Colonial encounters between Indigenous peoples and European colonial empires are examples of extreme ontological clashes, and the fourth section of the book considers these aspects of world history. Darryl Wilkinson demonstrates co-occurrences of colonial and precolonial petroglyphs in New Mexico that reflect deep engagements with ontological differences across time. Works of Indigenous rock art from colonial periods are hybrid forms that have emerged and are emerging from intersections of history, local practices, and landscape. Bryn Tapper discusses how Algonquian groups in Nova Scotia, Canada, appropriated European images and emplaced them within precontact rock art sites, the result of syncretism guided by a local ontology producing resilient social practices and landscapes. Jamie Hampson recognizes similar dynamics in rock art in Texas, where images related to colonial encounters were made not simply as scenes of “real life” but instead were made to incorporate new situations and participants into Indigenous ontologies. Peter Whitridge and James Williamson discuss graffiti in a World War II military facility in Red Cliff, Canada, where temporal trends and tensions are evident in this mid-twentieth-century mode of discursive rock art. The book ends with a chapter by David Robinson and coauthors about applications of virtual reality (VR) to broaden the presentation and experience of rock art and to develop new ways of studying it.

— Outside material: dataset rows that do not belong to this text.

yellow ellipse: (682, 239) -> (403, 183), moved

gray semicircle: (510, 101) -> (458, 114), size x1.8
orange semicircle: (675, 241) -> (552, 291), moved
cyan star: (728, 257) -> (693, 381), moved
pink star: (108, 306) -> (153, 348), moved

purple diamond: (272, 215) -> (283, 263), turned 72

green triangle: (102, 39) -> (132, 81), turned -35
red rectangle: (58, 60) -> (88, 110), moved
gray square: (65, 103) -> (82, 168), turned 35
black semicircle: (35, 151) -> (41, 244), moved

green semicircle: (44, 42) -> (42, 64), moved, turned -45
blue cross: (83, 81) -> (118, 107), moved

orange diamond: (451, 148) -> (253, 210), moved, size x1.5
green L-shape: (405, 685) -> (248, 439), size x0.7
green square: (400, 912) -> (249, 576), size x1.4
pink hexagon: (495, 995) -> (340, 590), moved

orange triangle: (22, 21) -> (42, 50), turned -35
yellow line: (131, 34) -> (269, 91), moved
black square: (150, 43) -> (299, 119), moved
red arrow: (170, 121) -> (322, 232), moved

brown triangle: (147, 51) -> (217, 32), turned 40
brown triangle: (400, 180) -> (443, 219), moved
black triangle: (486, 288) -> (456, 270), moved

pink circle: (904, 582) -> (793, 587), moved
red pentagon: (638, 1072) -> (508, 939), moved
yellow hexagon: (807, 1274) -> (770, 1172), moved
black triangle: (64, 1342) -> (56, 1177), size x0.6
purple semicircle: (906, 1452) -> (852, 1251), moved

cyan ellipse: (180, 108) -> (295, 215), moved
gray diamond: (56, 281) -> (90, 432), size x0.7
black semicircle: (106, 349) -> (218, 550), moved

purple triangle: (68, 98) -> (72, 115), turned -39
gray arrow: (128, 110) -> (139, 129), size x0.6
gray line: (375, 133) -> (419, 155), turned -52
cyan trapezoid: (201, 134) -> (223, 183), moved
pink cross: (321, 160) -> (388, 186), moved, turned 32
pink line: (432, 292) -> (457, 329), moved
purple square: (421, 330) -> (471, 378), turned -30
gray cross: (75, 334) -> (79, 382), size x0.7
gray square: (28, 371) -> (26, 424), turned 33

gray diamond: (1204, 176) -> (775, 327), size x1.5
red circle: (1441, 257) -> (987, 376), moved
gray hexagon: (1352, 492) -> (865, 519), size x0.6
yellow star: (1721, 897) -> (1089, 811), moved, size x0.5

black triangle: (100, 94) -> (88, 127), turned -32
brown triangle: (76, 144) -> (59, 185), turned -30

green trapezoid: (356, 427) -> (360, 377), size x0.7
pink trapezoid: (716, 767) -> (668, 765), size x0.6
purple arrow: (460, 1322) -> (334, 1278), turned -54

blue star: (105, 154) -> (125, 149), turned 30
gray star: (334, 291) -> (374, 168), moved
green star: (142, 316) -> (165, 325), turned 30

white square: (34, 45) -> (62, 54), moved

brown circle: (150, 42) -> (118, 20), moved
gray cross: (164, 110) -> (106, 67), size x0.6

Ontologies of Rock Art considers important topics raised by the ontological turn in archaeology. Some chapters emphasize the relevance of images (the materiality of visuality), whereas others are more engaged with the act of making (the performative), but in most cases, place and landscape are understood as key elements for ontological perspectives on rock art. These different orientations are welcome, because they show how multiple dimensions of rock art are meaningful to its interpretation. The importance of understanding the multiple engagements of images and techniques of rock-art making and rock-art emplacement are well explored in the introduction by Moro-Abadía and Porr, and in the preface by Severin Fowles and Benjamin Alberti. Both chapters demand questioning our traditional understandings of rock art, shifting our focus to the ontological commitments involving the images and the roles of rock art as key political, social, and ontological participants in the creation of worlds. This book well illustrates how engagements of rock art, landscapes, process, experiences, and historical processes relate to ontologies and politics in past societies. Ontologies of Rock Art is valuable reading for those who are interested not only in rock art but also in archaeologies of landscape and ontologies.